Il est certain que sans cette croissance démographique que l’on a connu ces dernières décennies, la situation serait plus simple et cela ne veut en aucun cas dire qu’il faut atteindre les 12 milliards d’habitants sur terre. Cela montre que la question démographique, à 7 milliards, n’est pas le problème numéro un aujourd’hui. C’est bien évidemment un facteur important mais en aucun le seul facteur qui permettrait de résoudre tous les problèmes.
Il s’agit avant tout d’une question de choix démocratique et juste : partage des terres, de la nourriture, des énergies, organisation, quel type d’agriculture soutenons-nous, quelle alimentation, quelles solidarités, quelles modèles économiques, politiques, etc.
Aujourd’hui, que ce soit à travers les politiques de développement soutenu par des institutions telles que le FMI ou la banque mondiale, que ce soit avec le développement criminel des agro-carburants, que ce soit la course infernale à l’appropriation de terres agricoles en Afrique ou en Amérique du Sud, que ce soit la politique agricole commune, nous faisons exactement le contraire de ce que l’on devrait : nous exproprions des petits paysans, nous détruisons les cultures vivrières, les tissus sociaux associés, les savoir-faire, nous rendons les paysans et notre agriculture dépendants des multinationales (avec le brevetage du vivant) et des énergies fossiles (engrais, pesticides, motorisation, conditionnement, emballage et distribution), nous détruisons les sols en les polluant et en les appauvrissant et détruisons la biodiversité.
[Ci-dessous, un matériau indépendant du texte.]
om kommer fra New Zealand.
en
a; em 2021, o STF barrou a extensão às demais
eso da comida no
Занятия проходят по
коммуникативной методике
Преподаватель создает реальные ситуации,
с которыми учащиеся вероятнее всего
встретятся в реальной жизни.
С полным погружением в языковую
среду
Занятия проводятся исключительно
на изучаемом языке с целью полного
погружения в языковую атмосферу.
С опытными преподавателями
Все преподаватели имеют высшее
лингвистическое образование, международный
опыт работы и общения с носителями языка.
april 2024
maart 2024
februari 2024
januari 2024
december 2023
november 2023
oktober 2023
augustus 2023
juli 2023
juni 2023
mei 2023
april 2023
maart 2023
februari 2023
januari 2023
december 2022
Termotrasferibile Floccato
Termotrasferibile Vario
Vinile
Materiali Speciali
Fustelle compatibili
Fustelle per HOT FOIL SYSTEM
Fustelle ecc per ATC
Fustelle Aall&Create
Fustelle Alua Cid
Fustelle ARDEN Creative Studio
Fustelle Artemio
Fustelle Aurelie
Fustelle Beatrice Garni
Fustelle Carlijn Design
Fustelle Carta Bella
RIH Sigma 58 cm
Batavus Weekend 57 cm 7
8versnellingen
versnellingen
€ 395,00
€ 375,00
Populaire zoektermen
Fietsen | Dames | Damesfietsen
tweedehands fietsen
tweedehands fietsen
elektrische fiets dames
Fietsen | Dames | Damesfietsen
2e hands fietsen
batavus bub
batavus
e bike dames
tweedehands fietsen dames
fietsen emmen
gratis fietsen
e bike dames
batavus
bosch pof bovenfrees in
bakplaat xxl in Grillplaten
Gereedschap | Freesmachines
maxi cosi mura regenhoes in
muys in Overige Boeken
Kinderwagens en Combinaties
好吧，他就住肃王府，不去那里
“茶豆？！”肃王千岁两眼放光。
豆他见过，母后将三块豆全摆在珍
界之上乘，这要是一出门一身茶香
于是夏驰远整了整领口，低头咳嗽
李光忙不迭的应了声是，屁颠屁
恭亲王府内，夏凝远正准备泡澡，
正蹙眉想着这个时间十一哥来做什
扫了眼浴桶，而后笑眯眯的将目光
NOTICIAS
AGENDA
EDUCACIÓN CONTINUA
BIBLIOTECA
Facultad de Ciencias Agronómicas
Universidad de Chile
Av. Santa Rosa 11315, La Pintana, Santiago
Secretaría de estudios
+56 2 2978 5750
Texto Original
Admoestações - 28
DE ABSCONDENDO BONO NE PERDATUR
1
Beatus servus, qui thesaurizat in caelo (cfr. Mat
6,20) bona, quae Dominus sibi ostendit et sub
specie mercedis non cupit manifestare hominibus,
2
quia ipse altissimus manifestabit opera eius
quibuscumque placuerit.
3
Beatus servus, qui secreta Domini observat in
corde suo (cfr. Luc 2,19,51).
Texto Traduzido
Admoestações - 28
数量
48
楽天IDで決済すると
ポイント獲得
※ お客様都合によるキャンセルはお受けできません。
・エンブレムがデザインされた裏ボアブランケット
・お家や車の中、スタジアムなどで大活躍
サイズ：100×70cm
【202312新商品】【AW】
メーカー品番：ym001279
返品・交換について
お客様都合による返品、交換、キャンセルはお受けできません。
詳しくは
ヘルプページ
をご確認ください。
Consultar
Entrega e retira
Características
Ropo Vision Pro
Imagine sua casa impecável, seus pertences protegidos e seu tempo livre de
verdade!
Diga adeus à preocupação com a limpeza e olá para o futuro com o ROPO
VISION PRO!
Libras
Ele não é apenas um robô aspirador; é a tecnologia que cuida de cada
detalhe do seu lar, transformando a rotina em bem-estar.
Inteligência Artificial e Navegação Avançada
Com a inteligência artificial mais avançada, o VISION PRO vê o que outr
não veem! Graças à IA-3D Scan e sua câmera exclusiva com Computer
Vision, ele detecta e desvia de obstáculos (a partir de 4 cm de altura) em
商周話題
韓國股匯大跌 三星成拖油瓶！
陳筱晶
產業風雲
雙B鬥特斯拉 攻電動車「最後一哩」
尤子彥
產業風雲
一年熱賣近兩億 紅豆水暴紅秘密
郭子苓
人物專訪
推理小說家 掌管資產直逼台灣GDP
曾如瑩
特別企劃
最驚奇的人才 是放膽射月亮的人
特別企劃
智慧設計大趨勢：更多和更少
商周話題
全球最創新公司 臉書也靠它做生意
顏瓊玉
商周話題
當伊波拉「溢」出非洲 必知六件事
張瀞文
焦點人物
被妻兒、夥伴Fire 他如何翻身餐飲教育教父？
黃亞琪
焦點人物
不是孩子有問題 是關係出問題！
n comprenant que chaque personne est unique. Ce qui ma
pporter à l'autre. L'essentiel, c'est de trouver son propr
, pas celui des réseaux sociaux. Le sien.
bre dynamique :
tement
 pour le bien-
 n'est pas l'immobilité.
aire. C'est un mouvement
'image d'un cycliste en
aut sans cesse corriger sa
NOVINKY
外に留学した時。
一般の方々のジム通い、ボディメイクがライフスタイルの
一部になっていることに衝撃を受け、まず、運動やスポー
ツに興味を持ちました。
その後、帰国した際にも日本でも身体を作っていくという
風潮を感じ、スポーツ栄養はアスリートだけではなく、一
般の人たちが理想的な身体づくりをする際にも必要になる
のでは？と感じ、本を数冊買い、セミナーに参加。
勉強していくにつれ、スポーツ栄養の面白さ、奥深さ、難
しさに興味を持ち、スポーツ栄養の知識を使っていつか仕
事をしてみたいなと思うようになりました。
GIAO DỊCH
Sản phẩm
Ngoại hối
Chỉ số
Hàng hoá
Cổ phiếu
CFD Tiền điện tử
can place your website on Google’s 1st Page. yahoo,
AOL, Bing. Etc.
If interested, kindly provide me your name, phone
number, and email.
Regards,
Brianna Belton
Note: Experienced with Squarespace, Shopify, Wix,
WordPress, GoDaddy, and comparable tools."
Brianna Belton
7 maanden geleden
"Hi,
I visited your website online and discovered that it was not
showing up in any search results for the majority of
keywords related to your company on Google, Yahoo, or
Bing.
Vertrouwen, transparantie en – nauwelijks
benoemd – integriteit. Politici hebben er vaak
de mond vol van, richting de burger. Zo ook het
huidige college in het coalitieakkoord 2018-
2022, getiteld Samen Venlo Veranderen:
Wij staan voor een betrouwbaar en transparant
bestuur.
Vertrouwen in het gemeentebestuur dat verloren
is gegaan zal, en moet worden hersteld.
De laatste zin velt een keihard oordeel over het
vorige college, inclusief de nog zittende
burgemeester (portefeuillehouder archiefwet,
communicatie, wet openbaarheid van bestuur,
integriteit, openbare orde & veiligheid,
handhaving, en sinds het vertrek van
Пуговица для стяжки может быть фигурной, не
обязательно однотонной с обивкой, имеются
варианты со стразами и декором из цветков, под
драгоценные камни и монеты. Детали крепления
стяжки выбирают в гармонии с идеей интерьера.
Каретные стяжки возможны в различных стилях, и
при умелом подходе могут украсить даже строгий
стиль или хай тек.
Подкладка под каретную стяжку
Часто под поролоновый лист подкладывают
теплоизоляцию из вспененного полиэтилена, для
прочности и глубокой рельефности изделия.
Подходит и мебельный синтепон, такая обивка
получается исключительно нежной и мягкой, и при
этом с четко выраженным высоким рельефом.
3) Sortir de la société de croissance et du développement met en place de manière sereine les conditions d’une autre démographie :
Nous faisons face à des phénomènes et à des dynamiques très différentes. Pour les classer :
– Développement d’un mode de vie et de consommation à l’occidentale, notamment la consommation carnée, qui n’est ni soutenable ni généralisable et encore moins souhaitable (quel que soit le niveau de population mondiale !).
– Le développement d’une agriculture intensive pour les raisons et avec les conséquences évoquées plus haut.
– Une transition vers un autre modèle difficile si non mis en place rapidement : à titre d’exemple en Europe, l’arrêt d’importation de pétrole peut se faire de manière instantanée et nos réserves nous permettent de ne tenir que quelques semaines, alors que la réhabilitation de sols surexploités peut prendre plusieurs années !
– La croissance non souhaitable de la population mondiale, qui a tendance à se ralentir mais qui est sur des dynamiques longues.
Donc il faut d’abord jouer sur les trois premiers points pour permettre de vivre de manière soutenable et juste sur la terre. Le quatrième doit aussi être pris en compte. Mais la baisse de la population mondiale doit s’inscrire dans le cadre d’un projet de transition sereine et démocratique, en s’appuyant ni sur la contrainte (éco-fascisme ?) ni à travers des plans délirant barbares (politique anti-nataliste autoritaire, eugénisme, organisation de famines, d’épidémies, de guerres, etc.). Tandis que l’oligarchie néolibérale se limite à des programmes morbides de planification familiale et de contraception, sans redistribution des richesses. L’objection de croissance visent à une transition et donc une redistribution des richesses plus juste qui est une des conditions majeurs pour la baisse souhaitable et souhaitée de la natalité, grâce à l’émancipation des femmes, par leur accès à l’éducation, leur autonomie personnelle et professionnelle.